Don Mario, Unter der Regierung von Andrés Pastrana wurde Ihre Region in Magdalena Medio 1998 zu einem „Kleinbäuerlichen Schutzgebiet“ erklärt. Unter der jetzigen Regierung von Álvaro Uribe wurde Ihnen dieser Status wieder aberkannt. Was können Sie uns von der Entwicklung berichten?
Mario Martínez: Wir haben diese Schutzzone einrichten dürfen, nach dem die Landbevölkerung aus unserer Region Mitte der 90er Jahre vertrieben worden war. Die „Reservas Campesinas“ sind gesetzlich garantierte Schutzgebiete, innerhalb derer nur kleinbäuerliche Landwirtschaft betrieben werden darf. Jeglicher Großgrundbesitz ist hier verboten. In Kolumbien gibt es sieben dieser Schutzgebiete. Sie sind strengen Auflagen unterzogen: Sie müssen beispielsweise einen Landnutzungsplan erstellen, die natürlichen Ressourcen schützen und einen Plan zur Nachhaltigkeit aufstellen.

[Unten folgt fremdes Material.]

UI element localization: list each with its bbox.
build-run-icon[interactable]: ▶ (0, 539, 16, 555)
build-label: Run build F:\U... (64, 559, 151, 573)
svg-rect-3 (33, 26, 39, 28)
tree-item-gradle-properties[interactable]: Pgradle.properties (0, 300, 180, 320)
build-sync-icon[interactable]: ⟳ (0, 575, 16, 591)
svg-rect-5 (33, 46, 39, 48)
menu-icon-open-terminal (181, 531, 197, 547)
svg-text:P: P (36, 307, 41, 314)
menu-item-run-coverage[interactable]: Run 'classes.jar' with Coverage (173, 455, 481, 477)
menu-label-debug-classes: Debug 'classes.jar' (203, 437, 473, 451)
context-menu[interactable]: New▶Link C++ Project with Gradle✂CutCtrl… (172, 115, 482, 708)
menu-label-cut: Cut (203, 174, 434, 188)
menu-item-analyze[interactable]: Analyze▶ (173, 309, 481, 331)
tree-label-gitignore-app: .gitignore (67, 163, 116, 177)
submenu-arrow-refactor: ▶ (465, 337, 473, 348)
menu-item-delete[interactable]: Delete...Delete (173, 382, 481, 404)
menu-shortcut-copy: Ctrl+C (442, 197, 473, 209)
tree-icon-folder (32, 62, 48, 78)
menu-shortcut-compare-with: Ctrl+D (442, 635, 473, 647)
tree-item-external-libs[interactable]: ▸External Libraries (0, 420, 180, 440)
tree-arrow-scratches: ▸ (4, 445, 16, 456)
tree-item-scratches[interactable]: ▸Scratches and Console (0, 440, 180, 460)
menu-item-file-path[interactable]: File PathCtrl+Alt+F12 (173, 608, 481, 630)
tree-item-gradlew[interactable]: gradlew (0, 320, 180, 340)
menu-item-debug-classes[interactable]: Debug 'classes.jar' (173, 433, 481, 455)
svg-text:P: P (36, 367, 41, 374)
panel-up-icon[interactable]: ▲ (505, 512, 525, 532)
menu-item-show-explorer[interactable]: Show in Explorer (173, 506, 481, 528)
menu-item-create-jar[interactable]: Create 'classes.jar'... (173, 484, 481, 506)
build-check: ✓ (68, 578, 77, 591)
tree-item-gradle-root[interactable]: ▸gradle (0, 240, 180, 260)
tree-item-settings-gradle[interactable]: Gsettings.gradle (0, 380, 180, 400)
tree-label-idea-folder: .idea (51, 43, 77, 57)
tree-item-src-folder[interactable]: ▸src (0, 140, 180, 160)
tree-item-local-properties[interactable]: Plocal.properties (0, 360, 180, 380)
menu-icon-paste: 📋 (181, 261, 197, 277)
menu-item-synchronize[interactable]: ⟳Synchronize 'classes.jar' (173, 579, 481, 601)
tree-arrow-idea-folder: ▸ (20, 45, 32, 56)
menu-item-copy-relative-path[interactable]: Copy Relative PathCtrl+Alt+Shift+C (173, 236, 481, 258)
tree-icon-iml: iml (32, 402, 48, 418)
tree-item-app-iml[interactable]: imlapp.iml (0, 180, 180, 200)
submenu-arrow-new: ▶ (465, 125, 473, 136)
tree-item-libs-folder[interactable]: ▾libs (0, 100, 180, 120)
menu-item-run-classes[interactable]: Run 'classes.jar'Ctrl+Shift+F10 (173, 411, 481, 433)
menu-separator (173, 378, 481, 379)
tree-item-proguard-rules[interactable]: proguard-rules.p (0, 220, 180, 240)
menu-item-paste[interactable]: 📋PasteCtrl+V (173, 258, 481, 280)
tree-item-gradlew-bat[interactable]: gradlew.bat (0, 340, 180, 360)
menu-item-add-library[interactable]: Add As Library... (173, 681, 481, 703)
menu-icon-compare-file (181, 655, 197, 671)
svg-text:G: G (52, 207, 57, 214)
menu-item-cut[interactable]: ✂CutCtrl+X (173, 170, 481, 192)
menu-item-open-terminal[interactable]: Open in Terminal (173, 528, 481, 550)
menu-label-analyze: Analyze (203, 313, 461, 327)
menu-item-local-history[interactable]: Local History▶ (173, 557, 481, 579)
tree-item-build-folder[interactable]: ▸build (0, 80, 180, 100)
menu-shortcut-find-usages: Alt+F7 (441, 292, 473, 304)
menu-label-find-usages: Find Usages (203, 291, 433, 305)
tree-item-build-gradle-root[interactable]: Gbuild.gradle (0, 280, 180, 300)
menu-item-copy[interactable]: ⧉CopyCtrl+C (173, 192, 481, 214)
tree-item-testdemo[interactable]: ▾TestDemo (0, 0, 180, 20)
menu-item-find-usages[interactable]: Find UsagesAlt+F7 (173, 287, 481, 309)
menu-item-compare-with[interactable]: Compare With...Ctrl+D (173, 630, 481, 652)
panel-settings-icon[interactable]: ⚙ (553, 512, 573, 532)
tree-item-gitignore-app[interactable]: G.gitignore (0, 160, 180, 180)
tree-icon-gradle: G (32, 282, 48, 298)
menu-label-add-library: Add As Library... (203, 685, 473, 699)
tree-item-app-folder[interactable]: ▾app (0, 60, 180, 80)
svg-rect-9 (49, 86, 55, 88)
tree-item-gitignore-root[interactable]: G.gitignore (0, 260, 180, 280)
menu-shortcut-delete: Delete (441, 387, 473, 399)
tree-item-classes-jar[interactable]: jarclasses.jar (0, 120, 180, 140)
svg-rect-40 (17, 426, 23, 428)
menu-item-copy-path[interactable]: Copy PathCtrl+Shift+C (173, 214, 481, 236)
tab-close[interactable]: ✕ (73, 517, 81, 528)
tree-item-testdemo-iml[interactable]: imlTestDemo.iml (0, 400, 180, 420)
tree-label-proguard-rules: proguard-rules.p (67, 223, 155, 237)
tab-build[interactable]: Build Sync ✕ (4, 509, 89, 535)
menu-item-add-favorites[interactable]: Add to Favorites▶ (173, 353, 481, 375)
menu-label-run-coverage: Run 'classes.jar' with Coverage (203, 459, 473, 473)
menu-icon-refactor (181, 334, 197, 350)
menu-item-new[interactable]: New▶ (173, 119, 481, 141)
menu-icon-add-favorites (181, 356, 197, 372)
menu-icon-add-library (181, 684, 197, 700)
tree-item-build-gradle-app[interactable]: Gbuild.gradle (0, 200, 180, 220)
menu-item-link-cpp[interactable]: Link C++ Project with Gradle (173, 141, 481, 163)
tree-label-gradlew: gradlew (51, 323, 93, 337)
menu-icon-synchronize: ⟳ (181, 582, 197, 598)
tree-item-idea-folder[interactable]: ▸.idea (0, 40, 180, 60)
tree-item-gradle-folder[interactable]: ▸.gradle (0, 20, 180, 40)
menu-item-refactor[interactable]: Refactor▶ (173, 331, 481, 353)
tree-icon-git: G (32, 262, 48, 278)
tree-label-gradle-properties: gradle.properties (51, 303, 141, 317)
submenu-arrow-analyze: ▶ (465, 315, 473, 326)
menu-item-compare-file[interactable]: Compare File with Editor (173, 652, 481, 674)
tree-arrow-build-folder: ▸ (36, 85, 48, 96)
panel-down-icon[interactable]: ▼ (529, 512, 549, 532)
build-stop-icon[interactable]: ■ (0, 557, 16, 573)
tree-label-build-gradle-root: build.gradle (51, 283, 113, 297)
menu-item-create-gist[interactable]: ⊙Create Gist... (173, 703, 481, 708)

Im Jahr 2003 wurde uns der Schutzstatus von Präsident Uribe unter dem Vorwand wieder entzogen, die Zone wäre zu einem Rückzugsgebiet der Guerilla geworden. Er bedient damit die Interessen der Großgrundbesitzer, die das Land für eine extensive Weidewirtschaft und für Ölpalmen-Plantagen nutzen wollen. Wir Bauern arbeiten dort heute aber weiter, als wäre sie noch eine „Reserva Campesina”. Wir führen soziale Projekte durch, vor allem solche zur Selbstversorgung und werden dabei von internationalen Institutionen wie der EU finanziell unterstützt.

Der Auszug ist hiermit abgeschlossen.